Logo

2. Hukuk Dairesi2023/9282 E. 2024/338 K.

Yapay Zeka Özeti

Uyuşmazlık: Boşanma davasında hükmedilen maddi ve manevi tazminat miktarlarının hakkaniyete uygun olup olmadığı.

Gerekçe ve Sonuç: Bölge Adliye Mahkemesi’nin bozmaya uygun kararında ve gerekçesinde hukuk kurallarının somut olaya uygulanmasında ve delillerin takdirinde bir isabetsizlik bulunmadığı gözetilerek temyiz isteminin reddine ve Bölge Adliye Mahkemesi kararının onanmasına karar verilmiştir.

Karar Metni

"İçtihat Metni"

...

MAHKEMESİ : İstanbul Bölge Adliye Mahkemesi 11. Hukuk Dairesi

SAYISI : 2023/294 E., 2023/1132 K.

DAVA TARİHİ : 24.03.2015-27.04.2015

KARAR : Bozmaya uyularak esas hakkında hüküm tesisi

Taraflar arasında İlk Derece Mahkemesinde görülen ve istinaf incelemesinden geçen karşılıklı boşanma davasında verilen direnme kararı hakkında yapılan temyiz incelemesi sonucunda Hukuk Genel Kurulunca Bölge Adliye Mahkemesi kararının bozulmasına karar verilmiştir.

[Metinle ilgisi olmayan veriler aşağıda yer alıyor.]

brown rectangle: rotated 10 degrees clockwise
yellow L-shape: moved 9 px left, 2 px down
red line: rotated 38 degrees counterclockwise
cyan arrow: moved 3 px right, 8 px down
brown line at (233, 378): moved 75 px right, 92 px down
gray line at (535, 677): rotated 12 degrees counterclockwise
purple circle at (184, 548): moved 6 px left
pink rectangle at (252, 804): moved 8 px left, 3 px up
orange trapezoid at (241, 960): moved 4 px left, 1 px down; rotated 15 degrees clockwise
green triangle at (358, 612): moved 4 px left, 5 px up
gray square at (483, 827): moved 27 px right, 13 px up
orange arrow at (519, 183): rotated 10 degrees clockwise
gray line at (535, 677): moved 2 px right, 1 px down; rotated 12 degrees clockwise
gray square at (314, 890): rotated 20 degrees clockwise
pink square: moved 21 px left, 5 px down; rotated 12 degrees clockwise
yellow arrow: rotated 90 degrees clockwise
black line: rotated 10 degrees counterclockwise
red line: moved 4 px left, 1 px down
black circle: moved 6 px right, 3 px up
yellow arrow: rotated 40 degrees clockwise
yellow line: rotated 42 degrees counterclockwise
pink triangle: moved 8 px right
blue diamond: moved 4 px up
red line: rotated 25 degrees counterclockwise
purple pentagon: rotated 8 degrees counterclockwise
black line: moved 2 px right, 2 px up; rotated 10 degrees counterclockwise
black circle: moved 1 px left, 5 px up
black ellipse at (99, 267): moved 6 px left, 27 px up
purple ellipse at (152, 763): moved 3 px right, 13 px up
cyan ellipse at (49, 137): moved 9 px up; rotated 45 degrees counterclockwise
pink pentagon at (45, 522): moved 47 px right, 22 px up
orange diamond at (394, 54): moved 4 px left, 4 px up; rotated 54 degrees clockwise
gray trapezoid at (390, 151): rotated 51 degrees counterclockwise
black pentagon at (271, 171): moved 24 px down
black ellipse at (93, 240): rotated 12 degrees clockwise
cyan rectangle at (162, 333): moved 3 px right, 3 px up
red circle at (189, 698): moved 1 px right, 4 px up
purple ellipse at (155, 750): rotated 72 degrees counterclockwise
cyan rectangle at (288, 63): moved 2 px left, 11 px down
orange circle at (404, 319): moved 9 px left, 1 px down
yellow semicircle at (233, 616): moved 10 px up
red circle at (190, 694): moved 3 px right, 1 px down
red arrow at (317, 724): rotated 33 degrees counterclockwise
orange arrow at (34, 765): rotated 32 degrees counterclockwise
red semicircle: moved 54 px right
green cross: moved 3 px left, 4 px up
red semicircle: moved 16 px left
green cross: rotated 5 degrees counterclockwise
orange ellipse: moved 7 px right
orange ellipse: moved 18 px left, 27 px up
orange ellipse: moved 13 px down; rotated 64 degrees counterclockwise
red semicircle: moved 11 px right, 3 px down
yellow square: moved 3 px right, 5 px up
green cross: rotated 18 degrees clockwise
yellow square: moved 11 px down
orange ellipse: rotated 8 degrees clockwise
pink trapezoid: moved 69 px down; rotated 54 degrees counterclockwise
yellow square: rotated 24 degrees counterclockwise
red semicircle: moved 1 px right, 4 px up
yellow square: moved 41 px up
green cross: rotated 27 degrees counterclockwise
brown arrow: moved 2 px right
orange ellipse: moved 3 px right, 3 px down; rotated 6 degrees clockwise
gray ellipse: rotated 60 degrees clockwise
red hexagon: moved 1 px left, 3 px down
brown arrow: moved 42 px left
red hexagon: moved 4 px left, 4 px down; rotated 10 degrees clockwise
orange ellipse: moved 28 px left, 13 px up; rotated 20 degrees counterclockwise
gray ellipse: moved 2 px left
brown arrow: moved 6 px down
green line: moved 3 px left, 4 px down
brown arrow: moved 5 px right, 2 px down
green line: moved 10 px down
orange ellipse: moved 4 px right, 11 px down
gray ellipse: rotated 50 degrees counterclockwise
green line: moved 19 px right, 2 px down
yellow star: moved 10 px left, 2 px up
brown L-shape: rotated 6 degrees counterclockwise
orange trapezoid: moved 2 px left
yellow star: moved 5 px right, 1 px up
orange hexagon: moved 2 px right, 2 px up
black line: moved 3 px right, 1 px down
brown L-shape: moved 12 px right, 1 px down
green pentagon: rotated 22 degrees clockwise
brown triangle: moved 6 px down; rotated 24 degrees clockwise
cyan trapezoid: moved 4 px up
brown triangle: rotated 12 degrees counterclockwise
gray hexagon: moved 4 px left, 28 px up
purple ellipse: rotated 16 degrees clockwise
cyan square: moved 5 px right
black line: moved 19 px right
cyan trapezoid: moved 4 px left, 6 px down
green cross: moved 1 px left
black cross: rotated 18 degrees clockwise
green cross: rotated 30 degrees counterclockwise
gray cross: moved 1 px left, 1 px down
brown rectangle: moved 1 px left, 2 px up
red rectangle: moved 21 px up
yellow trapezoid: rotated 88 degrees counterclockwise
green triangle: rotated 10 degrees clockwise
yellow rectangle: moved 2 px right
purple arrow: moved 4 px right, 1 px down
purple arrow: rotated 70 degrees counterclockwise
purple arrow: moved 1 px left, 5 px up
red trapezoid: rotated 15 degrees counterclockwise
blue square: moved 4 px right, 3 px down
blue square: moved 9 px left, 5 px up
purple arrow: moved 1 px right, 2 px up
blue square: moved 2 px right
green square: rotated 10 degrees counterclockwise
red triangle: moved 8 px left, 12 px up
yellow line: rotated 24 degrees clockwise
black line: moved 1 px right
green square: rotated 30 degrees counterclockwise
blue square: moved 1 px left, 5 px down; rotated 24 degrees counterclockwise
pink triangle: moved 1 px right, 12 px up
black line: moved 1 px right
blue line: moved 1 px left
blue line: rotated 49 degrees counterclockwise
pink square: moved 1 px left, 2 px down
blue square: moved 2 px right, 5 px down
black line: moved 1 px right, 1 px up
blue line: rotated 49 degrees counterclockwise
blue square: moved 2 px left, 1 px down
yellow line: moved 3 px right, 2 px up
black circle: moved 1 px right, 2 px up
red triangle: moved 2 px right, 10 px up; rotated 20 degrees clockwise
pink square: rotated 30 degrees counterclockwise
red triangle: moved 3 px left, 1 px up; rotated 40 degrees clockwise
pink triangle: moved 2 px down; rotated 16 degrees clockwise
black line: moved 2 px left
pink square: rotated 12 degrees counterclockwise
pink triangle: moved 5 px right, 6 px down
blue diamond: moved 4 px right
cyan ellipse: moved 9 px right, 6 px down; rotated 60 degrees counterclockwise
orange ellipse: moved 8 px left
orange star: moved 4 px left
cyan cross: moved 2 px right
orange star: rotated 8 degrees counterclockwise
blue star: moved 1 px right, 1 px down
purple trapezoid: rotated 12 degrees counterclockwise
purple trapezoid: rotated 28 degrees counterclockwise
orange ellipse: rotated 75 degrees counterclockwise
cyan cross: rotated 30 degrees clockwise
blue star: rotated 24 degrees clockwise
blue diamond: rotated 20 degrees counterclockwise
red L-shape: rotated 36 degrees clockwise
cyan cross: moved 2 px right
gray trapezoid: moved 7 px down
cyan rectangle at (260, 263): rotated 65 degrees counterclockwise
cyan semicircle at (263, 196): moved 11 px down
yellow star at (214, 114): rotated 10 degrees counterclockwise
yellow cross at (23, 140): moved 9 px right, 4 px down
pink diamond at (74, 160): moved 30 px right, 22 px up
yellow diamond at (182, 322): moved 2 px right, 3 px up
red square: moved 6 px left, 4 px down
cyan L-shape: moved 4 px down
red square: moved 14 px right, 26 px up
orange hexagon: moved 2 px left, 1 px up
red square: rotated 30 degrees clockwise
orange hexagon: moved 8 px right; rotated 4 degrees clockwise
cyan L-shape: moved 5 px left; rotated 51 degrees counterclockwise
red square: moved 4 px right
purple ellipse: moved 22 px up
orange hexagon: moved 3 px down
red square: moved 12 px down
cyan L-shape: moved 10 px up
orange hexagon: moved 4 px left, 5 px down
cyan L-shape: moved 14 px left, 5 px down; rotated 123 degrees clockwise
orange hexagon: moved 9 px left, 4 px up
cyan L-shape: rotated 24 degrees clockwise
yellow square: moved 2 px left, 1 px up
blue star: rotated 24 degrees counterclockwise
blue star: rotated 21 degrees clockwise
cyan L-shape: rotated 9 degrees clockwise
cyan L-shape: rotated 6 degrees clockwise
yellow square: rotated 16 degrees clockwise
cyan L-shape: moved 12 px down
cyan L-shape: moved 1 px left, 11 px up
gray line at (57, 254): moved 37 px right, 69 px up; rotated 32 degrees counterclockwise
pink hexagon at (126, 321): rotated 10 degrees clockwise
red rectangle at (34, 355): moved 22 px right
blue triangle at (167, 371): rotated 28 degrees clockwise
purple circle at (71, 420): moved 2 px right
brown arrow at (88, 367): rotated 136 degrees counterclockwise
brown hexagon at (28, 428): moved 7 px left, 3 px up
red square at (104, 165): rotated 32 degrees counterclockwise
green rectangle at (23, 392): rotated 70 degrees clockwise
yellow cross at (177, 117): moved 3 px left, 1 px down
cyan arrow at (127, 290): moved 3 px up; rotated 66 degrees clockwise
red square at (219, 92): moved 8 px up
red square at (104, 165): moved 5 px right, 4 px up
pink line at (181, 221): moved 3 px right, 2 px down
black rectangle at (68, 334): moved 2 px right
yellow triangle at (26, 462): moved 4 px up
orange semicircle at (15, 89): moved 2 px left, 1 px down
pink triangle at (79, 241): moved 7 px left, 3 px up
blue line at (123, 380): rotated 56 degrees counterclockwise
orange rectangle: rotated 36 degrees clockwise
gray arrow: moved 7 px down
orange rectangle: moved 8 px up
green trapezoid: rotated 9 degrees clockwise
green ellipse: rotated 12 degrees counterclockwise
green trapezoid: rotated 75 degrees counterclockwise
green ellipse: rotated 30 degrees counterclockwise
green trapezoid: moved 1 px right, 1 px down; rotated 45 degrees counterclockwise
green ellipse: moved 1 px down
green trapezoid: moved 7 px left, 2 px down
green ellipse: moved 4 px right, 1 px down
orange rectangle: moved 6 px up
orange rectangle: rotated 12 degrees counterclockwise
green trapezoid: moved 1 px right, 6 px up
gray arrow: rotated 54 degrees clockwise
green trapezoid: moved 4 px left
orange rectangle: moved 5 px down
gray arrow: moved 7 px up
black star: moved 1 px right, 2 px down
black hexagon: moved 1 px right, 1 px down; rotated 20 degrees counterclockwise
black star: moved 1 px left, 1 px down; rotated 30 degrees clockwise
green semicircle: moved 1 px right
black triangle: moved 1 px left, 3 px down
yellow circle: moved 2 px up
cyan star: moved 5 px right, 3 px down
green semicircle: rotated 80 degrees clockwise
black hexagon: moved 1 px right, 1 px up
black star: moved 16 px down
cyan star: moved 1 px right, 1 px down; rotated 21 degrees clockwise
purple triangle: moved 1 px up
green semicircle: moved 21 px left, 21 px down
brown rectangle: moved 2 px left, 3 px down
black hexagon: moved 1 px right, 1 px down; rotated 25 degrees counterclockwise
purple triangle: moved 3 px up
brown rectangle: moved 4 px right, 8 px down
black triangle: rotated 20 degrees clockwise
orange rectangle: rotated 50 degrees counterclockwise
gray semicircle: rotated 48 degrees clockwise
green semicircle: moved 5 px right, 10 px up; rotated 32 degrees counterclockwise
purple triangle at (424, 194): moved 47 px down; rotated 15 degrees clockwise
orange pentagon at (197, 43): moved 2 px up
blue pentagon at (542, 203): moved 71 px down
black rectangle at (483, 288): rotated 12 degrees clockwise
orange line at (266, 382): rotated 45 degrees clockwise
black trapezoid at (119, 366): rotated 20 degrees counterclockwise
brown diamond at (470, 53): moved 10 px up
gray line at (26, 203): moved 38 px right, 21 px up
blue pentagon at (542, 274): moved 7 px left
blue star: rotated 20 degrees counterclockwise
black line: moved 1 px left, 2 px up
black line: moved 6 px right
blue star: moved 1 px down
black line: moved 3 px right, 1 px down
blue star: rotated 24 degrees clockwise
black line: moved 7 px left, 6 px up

Bölge Adliye Mahkemesince bozmaya uyularak yeniden yapılan yargılama sonucunda; kısmen esas hakkında hüküm tesis edilmiştir.

Bölge Adliye Mahkemesi kararı davalı karşı davacı erkek vekili tarafından temyiz edilmekle; kesinlik, süre, temyiz şartı ve diğer usul eksiklikleri yönünden yapılan ön inceleme sonucunda, temyiz dilekçesinin kabulüne karar verildikten ve Tetkik Hâkimi tarafından hazırlanan rapor dinlendikten sonra dosyadaki belgeler incelenip gereği düşünüldü:

I. DAVA

Davacı-karşı davalı kadın vekili dava dilekçesinde; müvekkilinin yapmış olduğu araştırmada eşinin kendisini aldattığını öğrendiğini, cinsel içerikli mesajlaşmalarını gördüğünü, davalının akıl hastalığı depresif nöbet tanısı ile psikolojik ilaçlar kullandığını ileri sürerek tarafların boşanmalarına, ortak çocuğun velâyetinin müvekkiline tevdiine, aylık 1.500,00 TL iştirak nafakasına, aylık 1.000,00 TL tedbir ve yoksulluk nafakasına, 150.000,00 TL maddî ve 150.000,00 TL manevî tazminata karar verilmesini talep etmiştir.

II. CEVAP

Davalı-karşı davacı erkek vekili cevap ve karşı dava dilekçesinde özetle; davacının müvekkilinden sekiz yaş büyük olduğunu, pasif bir kişiliği olan müvekkilini sürekli baskı altına aldığını, evlilik birliği süresince alınan ev ve araba dâhil hepsinin davacının üzerine kaydedildiğini, davacının müvekkiline hem fizyolojik hem de psikolojik şiddet uyguladığını, agresif ve baskıcı bir tutum izleyip bir valizle kapı dışarı koyduğunu, müvekkilinin davacıyı aldatmadığını belirterek kadının davasının reddine, karşı davanın kabulü tarafların boşanmalarına, velâyetin müvekkiline tevdiine, aylık 1.000,00 TL tedbir-yoksulluk nafakasına, 150.000,00 TL maddî ve 150.000,00 TL manevî tazminata karar verilmesini talep etmiştir.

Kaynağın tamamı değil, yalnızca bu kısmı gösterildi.